It has felt really great to dive in to Practical Deep Learning for Coders in earnest after several false starts over the past couple years. It has always seemed like a such a perfect resource to get established in the subject, but there are experimental educational techniques in the lessons that do really require you to buy in and commit to a large experience.
This blog is one such bought-in item, as the teacher and TAs encourage you at multiple points in the second lesson to start a blog (and actually recommend this platform, Quarto.) We’ll talk through the assignment of the second lesson, building my own small image classification app, and what I thought of the stuff I came across.
Lesson 1
I didn’t spent too much time on lesson 1, since I’m already familiar with most of its subject matter after working through Andrew Ng’s Machine Learning course and doing some other ML stuff. However it was still quite helpful. I enjoyed seeing the evolution of the domain over time, as only someone with decades of experience in the field could do.
For instance, the picture above is how people used to do image models–hardcoding out all the edge detection and kind of manually crawling through the pixels using an aggregate of simpler algorithms. Gotta respect those old timers!
It was also nice to hear that you don’t need insanely powerful computers or huge datasets to practice DL. As an example, he walks us through a notebook making a “is it a bird or not” detector and you can see you fine tune an existing image recognition model without needing much data of your own (and it’s in the cloud, so you don’t need a GPU.)

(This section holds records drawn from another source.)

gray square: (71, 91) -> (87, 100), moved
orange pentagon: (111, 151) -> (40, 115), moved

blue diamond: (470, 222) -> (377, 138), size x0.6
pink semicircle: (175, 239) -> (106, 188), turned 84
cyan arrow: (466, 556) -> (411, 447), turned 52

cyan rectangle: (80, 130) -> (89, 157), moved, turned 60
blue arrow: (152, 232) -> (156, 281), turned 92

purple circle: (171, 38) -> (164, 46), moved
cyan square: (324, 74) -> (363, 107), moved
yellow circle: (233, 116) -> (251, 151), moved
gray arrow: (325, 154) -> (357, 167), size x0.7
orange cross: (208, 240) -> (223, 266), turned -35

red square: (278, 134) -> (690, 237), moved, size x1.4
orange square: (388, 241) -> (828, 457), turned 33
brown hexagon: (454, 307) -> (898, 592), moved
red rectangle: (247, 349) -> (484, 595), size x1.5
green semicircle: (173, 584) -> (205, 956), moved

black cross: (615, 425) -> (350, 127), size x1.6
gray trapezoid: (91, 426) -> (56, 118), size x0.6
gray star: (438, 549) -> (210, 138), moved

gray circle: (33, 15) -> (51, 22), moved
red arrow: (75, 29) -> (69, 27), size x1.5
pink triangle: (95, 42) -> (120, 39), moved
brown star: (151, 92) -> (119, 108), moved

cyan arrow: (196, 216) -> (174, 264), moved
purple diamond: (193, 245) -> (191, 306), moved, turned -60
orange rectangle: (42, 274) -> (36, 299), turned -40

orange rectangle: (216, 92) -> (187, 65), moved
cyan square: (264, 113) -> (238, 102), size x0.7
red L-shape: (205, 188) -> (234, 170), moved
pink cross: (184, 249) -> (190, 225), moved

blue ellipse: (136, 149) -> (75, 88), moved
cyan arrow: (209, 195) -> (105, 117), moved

I am very excited to learn more about fine tuning. Then I could build all kinds of weird NLP apps, like things that could write custom articles or short stories, or effective ways of summarizing blog articles.
At the start of the last lesson I discovered AI Quizzes, which are a great resource. I added them to my existing Anki decks instead of using the email service, which I recommend.
Lesson 2
The second lesson was a more involved project. We designed our own DL app from notebook all the way to a deployed GitHub Pages front end. Finagling all the various bits took a while. I like this approach to learning, this long slog through small but challenging particulars. The first one was successfully grabbing images from DuckDuckGo image search. I chose to make a mushroom image classifier, below you can see some of fastai
’s data augmentation tools:
The method above resizes, and the method underneath it resizes according to random values. The screenshot below shows the totally randomized data augmentation tool that they end up recommending. Very cool. It’s fun to imagine the neural net learning, in this case, “pink oyster mushroom”-ness in this exaggerated world where it’s a variety of colors, skews, and sizes. The model is boiling it down into some kind of weird, randomized Platonic form. A little trippy.
There was a fun little applet inside of fastai that allows for you to relabel incorrect images. It’s part of Jeremy Howard’s motto: before you clean your data, you train a model (this is the reverse of how you usually hear it.)
Anyway, long story short, after much finagling of Hugging Face Spaces and GitHub Pages I managed to deploy my own little mushroom classifier here. Make sure your picture is of an Elm Oyster, a Blue Oyster, a Lion’s Mane, a Shitake, or a Chestnut mushroom. It’ll do a pretty good job of guessing which one it is.
Really loving this class and spending 30min a day on it, six days a week. Going to create some Anki cards from aiquizzes with the material from Lecture 2, then charge ahead into the third Lecture.